GT straddle positions are structurally neutral / high-volatility (long premium); the modeled P&L assumes European-style exercise at expiration and ignores early assignment, transaction costs, dividends paid before expiry on the stock leg (when present), and the bid-ask spread on the listed chain. GT positions also carry Consumer Cyclical sector concentration risk; news flow inside the sector (peer earnings, regulatory shifts, supply-chain headlines) can move GT alongside the broader basket even when GT-specific fundamentals are unchanged. Always rebuild the position from current GT chain quotes before placing a trade.

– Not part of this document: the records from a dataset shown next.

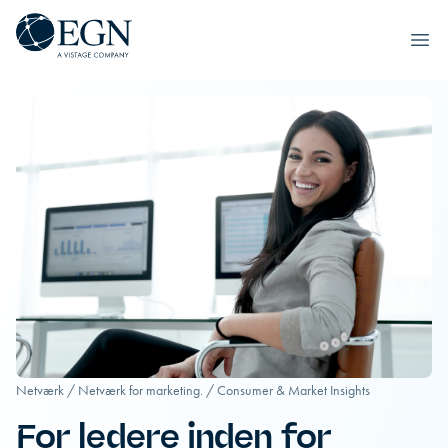
Executives' Global Network
Ope
Spring til indhold
Netværk
/
Netværk for marketing.
/
Consumer & Market Insights
For ledere inden for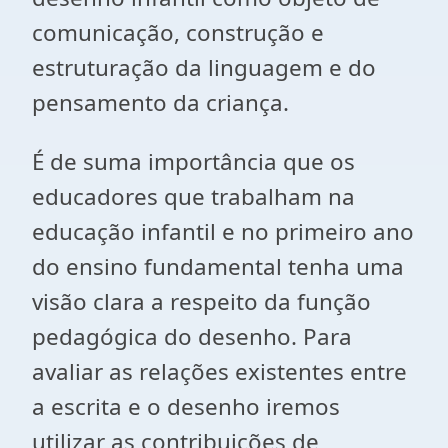
comunicação, construção e
estruturação da linguagem e do
pensamento da criança.
É de suma importância que os
educadores que trabalham na
educação infantil e no primeiro ano
do ensino fundamental tenha uma
visão clara a respeito da função
pedagógica do desenho. Para
avaliar as relações existentes entre
a escrita e o desenho iremos
utilizar as contribuições de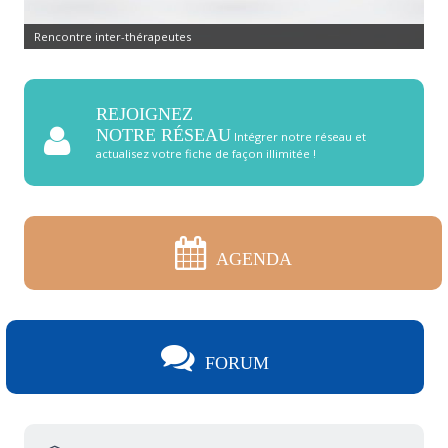
Rencontre inter-thérapeutes
REJOIGNEZ
NOTRE RÉSEAU
Intégrer notre réseau et
actualisez votre fiche de façon illimitée !
AGENDA
FORUM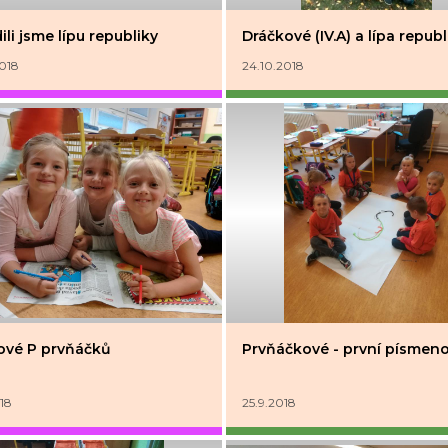
ili jsme lípu republiky
Dráčkové (IV.A) a lípa republ
2018
24.10.2018
ové P prvňáčků
Prvňáčkové - první písmeno
18
25.9.2018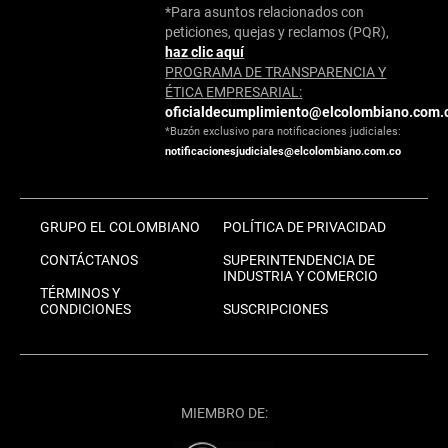
*Para asuntos relacionados con
peticiones, quejas y reclamos (PQR),
haz clic aquí
PROGRAMA DE TRANSPARENCIA Y
ÉTICA EMPRESARIAL:
oficialdecumplimiento@elcolombiano.com.
*Buzón exclusivo para notificaciones judiciales:
notificacionesjudiciales@elcolombiano.com.co
GRUPO EL COLOMBIANO
POLÍTICA DE PRIVACIDAD
CONTÁCTANOS
SUPERINTENDENCIA DE
INDUSTRIA Y COMERCIO
TÉRMINOS Y
CONDICIONES
SUSCRIPCIONES
MIEMBRO DE: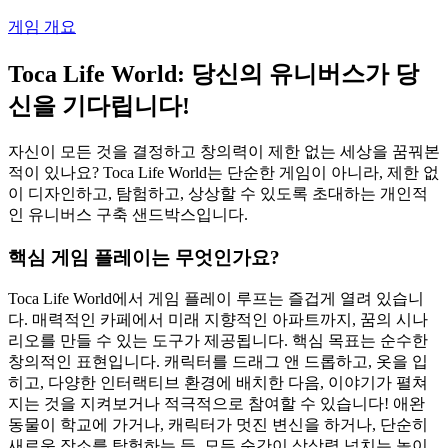
게임 개요
Toca Life World: 당신의 유니버스가 당
신을 기다립니다!
자신이 모든 것을 결정하고 창의력이 제한 없는 세상을 꿈꿔본
적이 있나요? Toca Life World는 단순한 게임이 아니라, 제한 없
이 디자인하고, 탐험하고, 상상할 수 있도록 초대하는 개인적
인 유니버스 구축 샌드박스입니다.
핵심 게임 플레이는 무엇인가요?
Toca Life World에서 게임 플레이 루프는 즐겁게 열려 있습니
다. 매력적인 카페에서 미래 지향적인 아파트까지, 꿈의 시나
리오를 만들 수 있는 도구가 제공됩니다. 핵심 목표는 순수한
창의적인 표현입니다. 캐릭터를 드래그 앤 드롭하고, 옷을 입
히고, 다양한 인터랙티브 환경에 배치한 다음, 이야기가 펼쳐
지는 것을 지켜보거나 적극적으로 참여할 수 있습니다! 애완
동물이 학교에 가거나, 캐릭터가 멋진 변신을 하거나, 단순히
새로운 장소를 탐험하는 등, 모든 순간이 상상력 넘치는 놀이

Frequently asked questions

What is a straddle on GT?
A straddle on GT is the straddle strategy applied to GT (stock). The strategy is structurally neutral / high-volatility (long premium): A long straddle buys an ATM call and an ATM put at the same strike, profiting from a large move in either direction; max loss equals the combined debit when the underlying pins to the strike at expiration. With GT stock trading near $5.67, the strikes shown on this page are snapped to the nearest listed GT chain strike and the premiums come straight from the end-of-day bid/ask midpoint.
How are GT straddle max profit and max loss calculated?
Upside max profit is unbounded; downside max profit is bounded at the strike minus the combined call plus put debit (reached at zero). Max loss equals the combined debit times 100 (reached when the underlying pins to the strike). Two breakevens at strike plus debit and strike minus debit. For the GT straddle priced from the end-of-day chain at a 30-day expiry (ATM IV 54.00%), the computed maximum profit is unbounded per contract and the computed maximum loss is unbounded per contract. Live intraday quotes will differ as the chain moves through the trading session.
What is the breakeven for a GT straddle?
The breakeven for the GT straddle priced on this page is no defined breakeven on the modeled curve at expiration, derived from end-of-day chain premiums. Breakeven is the underlying price at which the strategy's P&L crosses zero ignoring transaction costs and assignment risk. The current GT market-implied 1-standard-deviation expected move is approximately 15.48%; if the move sits well outside the breakeven distance, the structure's risk-reward becomes correspondingly tighter.
When should you consider a straddle on GT?
Straddles on GT are pure-volatility plays that profit from large moves in either direction; traders typically buy GT straddles ahead of earnings, FDA decisions, or other catalysts where the realized move is expected to exceed the implied move priced into the chain.
How does current GT implied volatility affect this straddle?
GT ATM IV is at 54.00% with IV rank near 10.46%, which is on the low end of its 1-year range. Premium-buying structures (long call, long put, debit spreads) are relatively cheap in this regime; premium-selling structures collect less credit per unit risk.